I started in the business in 1992 at Don Buchwald and Associates and at the time, the biggest celeb working in commercials was James Earl Jones who was the on-camera spokes and voice of Bell Atlantic (the Baby Bell precursor to Verizon). At DBA, we didn’t represent James Earl but we did rep some fairly well known actors at the time; Stockard Channing, Ed Herrmann, Jane Alexander and Kelsey Grammar (prior to Frasier - the series). What did James Earl and the others have in common? Two things: 1) they spent a lot of time in New York City and 2) they spent a lot of time in New York City because they were on Broadway.

Thus begins the first migration of actors to commercials starting mostly in voice-overs. Madison Avenue was still the epicenter of commercial production at the time and the Broadway actors of the era knew there was a market for their talents. More importantly, they also knew that if they were going to even approximate the lifestyles they left behind doing television and film, they were going to have to do more than Broadway shows. VO was a very easy way to make up those earnings. The job was mostly anonymous, paid fairly well (even at scale), and took very little time. Such Broadway luminaries of the time including Lee Richardson, Len Cariou, John Houseman, Adolph Ceasar, Jose Ferrer, etc. all were performing in commercials (BTW… you probably noticed there are no women on that list… it was the time men dominated).

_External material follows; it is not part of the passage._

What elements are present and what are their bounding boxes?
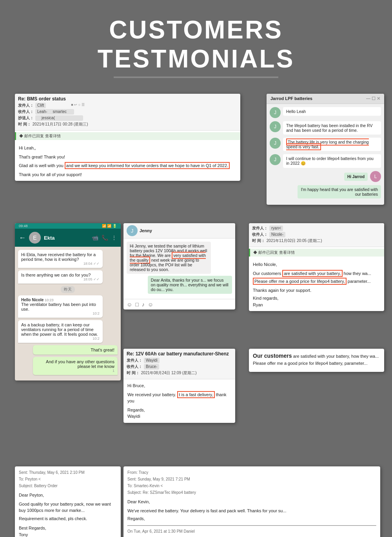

Around 1990, the major Advertising Agencies started dismissing their casting directors who acted as the ad agency gatekeepers and were the entrée point for all the great Broadway actors.   This disruption in the day-to-day business of voice-over casting created several dynamics, which would lead to the demise of the Broadway star in commercials.

  • Many of the established casting directors would end up sharing offices together in large loft-like spaces with shared waiting rooms. Whereby there was a prior “clubby” feel to auditioning on Madison Avenue suddenly everyone from kids to on-camera types of all sorts were thrown into the same waiting areas and the established voice actors were not happy with the new cattle call like environment. Many let their feelings become evident and soon a backlash evolved against many of these actors and their “”
  • The recording facilities were almost always rudimentary and the rich sound of these great actors was muddied by inferior microphones and sound quality. No longer could the great subtleties be discerned and the differences between voices became less perceptible.
  • Whereby creatives often sat in sessions where they could zip between floors, they were less willing to travel and many of the tried and true relationships disappeared between creatives and talent
  • Creatives began to get significantly younger as ad agencies economics changed and many of the established guard and their relationships to talent were let go and replaced by cheaper younger workers.

To wrap up Part I, as creatives got younger so did their desires for talent. 28 year old producers were intimidated by the older actors and one by one they began seeking out younger talent. The younger talent were also cheaper and it became a selling point that instead of an older talent for a $20,000 guarantee, they could have a younger guy for scale. The younger guys soon dominated the industry and by 1995, 25-35 year old actors Rafael Ferrer, Tony Hoylen, Marcus Lovett, Colter Rule, Zac Fine and David Slavin were the New York commercial prototypes of the decade.   Women also were finally getting more opportunities and combination of the new men and women led to the great Broadway actors slowly disappearing from the airwaves. The exceptions? The actors who also enjoyed a robust television career.